__ASSIGNED TASK__.
From the data below, copy exactly the lines that lie between the one holding "SLODKOKWASNY.COM" and the one holding "Demikian halnya belanja", including both, and nothing more.

__RECORDS TO USE__.
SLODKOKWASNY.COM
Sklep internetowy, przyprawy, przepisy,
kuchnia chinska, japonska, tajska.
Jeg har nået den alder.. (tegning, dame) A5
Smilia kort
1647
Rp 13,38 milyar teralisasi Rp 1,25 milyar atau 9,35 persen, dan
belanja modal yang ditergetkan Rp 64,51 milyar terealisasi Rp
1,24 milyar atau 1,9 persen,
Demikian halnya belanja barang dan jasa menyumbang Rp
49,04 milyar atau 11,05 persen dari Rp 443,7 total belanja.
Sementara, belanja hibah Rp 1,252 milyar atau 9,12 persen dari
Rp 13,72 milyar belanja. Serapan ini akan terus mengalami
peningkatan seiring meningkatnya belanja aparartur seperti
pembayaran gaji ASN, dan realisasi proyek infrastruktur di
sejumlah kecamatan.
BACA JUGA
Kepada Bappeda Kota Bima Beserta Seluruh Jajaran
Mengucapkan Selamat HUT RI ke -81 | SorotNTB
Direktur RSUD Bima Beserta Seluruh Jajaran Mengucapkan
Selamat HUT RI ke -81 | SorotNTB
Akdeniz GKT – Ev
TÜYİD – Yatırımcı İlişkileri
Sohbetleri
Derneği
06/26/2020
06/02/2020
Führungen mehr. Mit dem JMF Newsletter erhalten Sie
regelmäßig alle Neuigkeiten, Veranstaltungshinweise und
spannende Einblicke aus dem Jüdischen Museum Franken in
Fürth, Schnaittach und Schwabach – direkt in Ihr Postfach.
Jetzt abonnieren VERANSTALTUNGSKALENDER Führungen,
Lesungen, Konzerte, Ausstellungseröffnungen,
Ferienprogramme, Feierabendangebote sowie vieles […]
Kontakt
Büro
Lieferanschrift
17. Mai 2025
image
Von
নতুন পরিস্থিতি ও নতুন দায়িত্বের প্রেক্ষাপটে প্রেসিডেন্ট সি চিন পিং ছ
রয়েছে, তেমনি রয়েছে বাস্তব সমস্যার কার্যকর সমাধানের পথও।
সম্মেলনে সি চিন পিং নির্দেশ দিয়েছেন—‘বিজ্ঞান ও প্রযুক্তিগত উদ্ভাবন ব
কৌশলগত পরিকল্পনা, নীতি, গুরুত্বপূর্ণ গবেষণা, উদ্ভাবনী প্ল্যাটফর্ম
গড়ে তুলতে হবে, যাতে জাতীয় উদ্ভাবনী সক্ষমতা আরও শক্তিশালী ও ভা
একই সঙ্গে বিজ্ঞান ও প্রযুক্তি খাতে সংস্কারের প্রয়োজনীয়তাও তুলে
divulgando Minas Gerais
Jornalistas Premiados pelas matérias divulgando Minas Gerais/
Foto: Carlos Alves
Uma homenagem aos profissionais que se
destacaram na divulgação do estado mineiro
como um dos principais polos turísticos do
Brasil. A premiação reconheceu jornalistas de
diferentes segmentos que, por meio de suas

...

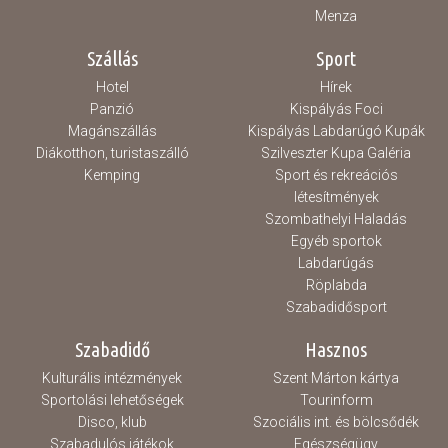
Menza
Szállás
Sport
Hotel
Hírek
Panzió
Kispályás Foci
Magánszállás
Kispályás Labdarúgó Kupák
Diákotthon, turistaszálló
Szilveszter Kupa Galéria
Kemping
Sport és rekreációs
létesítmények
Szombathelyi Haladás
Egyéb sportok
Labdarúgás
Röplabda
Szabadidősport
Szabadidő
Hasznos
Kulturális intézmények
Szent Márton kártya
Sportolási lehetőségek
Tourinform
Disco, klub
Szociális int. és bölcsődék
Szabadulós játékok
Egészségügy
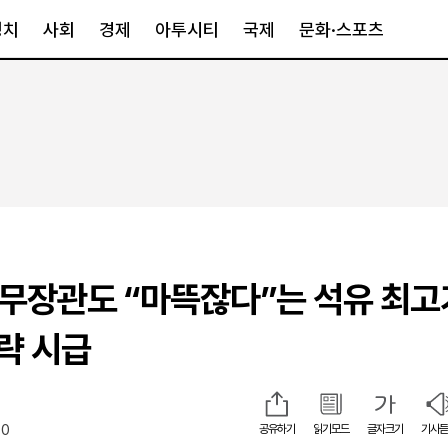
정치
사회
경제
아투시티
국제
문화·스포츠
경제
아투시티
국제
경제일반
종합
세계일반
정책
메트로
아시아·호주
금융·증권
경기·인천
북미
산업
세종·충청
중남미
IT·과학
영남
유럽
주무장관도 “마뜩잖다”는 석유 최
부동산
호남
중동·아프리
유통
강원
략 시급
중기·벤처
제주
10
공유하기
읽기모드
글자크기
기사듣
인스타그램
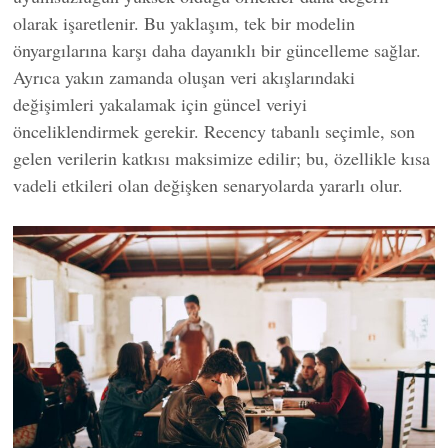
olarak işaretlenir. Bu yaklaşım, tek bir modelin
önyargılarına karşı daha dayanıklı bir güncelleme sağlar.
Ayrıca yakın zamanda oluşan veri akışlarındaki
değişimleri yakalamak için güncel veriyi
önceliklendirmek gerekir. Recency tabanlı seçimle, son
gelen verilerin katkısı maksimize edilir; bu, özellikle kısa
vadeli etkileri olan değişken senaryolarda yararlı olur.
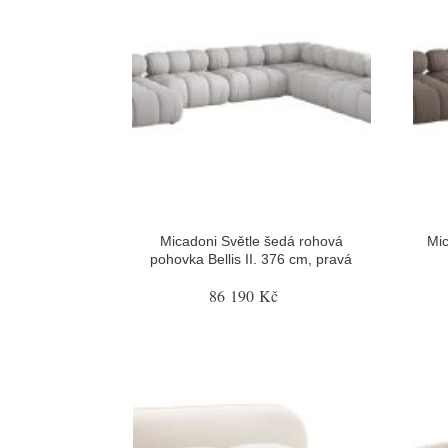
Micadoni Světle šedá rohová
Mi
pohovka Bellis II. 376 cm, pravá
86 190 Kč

* * *

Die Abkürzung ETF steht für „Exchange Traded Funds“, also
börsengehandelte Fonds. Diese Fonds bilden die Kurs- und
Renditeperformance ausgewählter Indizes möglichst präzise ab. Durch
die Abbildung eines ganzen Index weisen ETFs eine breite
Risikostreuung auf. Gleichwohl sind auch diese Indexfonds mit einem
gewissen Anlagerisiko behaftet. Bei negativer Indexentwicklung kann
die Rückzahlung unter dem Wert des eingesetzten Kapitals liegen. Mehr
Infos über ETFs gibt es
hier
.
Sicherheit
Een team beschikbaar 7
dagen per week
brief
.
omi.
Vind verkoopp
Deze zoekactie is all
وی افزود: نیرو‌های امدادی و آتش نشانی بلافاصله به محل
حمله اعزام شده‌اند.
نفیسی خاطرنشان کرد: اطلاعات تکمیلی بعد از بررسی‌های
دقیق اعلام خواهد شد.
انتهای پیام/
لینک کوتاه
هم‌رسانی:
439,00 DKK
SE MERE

__COMPLETED TASK__.
SLODKOKWASNY.COM
Sklep internetowy, przyprawy, przepisy,
kuchnia chinska, japonska, tajska.
Jeg har nået den alder.. (tegning, dame) A5
Smilia kort
1647
Rp 13,38 milyar teralisasi Rp 1,25 milyar atau 9,35 persen, dan
belanja modal yang ditergetkan Rp 64,51 milyar terealisasi Rp
1,24 milyar atau 1,9 persen,
Demikian halnya belanja barang dan jasa menyumbang Rp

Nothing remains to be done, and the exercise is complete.